2. Pathology: MSA is characterized pathologically by cell loss and gliosis in the striatum and substantia nigra; macroscopically, the putamen is most affected, with significant atrophy; the substantia nigra exhibits hypopigmentation; microscopically, severe neuronal loss, gliosis, and loss of myelinated fibers are evident in the putamen, less on the caudate; gliosis is found, but Lewy bodies or neurofibrillary tangles are not commonly present; a recent finding in cases of multiple system atrophy is the presence of argyrophilic cytoplasmic inclusions in oligodendrocytes and neurons; the inclusions are composed of granule-associated filaments that have immunoreactivity with tubulin, τ protein, and ubiquitin; they seem to be specific for MSA; there is considerable clinical and pathologic overlap among the three MSA syndromes; in MSA-C, neuronal loss with gross atrophy is concentrated in the pons, medullary olives, and cerebellum; in MSA with orthostatic hypotension, the intermediolateral cell columns of the spinal cord are affected as well.

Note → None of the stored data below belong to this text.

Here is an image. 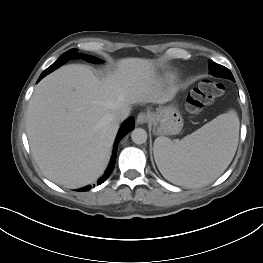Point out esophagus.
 <instances>
[{
	"label": "esophagus",
	"mask_w": 263,
	"mask_h": 263,
	"mask_svg": "<svg viewBox=\"0 0 263 263\" xmlns=\"http://www.w3.org/2000/svg\"><path fill=\"white\" fill-rule=\"evenodd\" d=\"M148 118H149L148 113L141 112L138 114L136 121L138 124H144L148 121Z\"/></svg>",
	"instance_id": "esophagus-1"
}]
</instances>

3. Differential diagnosis: MSA is most frequently misdiagnosed as PD; features suggestive of MSA include unexplained falls early in disease, early appearance of autonomic symptoms, rapid progression of parkinsonian disability, lack of or unsustained significant response to levodopa therapy, symmetric presentation, and minimal or no resting tremors; PD is different from MSA-C because of the absence of prominent cerebellar symptoms and from MSA syndrome because of a lack of pronounced orthostatic hypotension; MSA’s relatively symmetric presentation will not be confused with cortical-basal ganglionic degeneration, and its intact oculomotor function distinguishes it from progressive supranuclear palsy; mentation is relatively preserved in MSA-P (less so in MSA-C) and is helpful in differentiating from dementing diseases, such as AD with parkinsonian features, diffuse Lewy body disease, or Creutzfeldt-Jakob disease; finally, MSA should be distinguished from acquired parkinsonism by ruling out infectious, toxic, drug-induced, vascular, traumatic, and metabolic causes.